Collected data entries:
»»
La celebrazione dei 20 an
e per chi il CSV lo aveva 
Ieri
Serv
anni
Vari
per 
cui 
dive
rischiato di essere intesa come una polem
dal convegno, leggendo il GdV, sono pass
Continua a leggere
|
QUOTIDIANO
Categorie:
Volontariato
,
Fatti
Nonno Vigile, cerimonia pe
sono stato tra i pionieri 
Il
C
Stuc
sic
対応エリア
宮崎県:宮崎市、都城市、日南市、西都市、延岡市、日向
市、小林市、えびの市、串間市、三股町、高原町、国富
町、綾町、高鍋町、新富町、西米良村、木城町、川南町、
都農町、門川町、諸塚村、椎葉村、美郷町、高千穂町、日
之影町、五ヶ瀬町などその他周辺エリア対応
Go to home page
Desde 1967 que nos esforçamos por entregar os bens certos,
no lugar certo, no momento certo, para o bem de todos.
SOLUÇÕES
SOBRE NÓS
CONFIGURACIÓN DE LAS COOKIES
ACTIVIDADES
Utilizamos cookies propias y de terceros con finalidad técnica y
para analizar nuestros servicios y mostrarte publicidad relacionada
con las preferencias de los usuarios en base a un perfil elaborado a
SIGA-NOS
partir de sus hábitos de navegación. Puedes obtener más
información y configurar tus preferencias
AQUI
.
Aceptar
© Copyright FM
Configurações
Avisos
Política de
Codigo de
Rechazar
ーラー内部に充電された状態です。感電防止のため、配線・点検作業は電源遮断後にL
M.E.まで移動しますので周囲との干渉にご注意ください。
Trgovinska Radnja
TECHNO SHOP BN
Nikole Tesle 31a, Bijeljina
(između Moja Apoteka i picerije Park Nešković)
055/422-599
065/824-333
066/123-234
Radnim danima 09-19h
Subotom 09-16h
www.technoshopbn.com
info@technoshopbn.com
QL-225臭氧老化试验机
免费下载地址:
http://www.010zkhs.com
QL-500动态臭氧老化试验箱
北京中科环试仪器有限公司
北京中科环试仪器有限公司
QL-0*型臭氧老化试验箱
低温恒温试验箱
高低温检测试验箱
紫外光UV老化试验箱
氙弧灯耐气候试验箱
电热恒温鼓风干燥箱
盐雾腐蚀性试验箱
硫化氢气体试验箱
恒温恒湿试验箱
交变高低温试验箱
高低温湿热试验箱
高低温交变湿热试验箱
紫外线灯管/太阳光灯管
««
■ **About this task**: Above are the entries. Output exactly the lines beginning with the line that has "都農町、門川町、諸塚村、椎葉村、美郷町、高千穂町、日" and ending with the line that has "ACTIVIDADES".

■ **Answer area**:
都農町、門川町、諸塚村、椎葉村、美郷町、高千穂町、日
之影町、五ヶ瀬町などその他周辺エリア対応
Go to home page
Desde 1967 que nos esforçamos por entregar os bens certos,
no lugar certo, no momento certo, para o bem de todos.
SOLUÇÕES
SOBRE NÓS
CONFIGURACIÓN DE LAS COOKIES
ACTIVIDADES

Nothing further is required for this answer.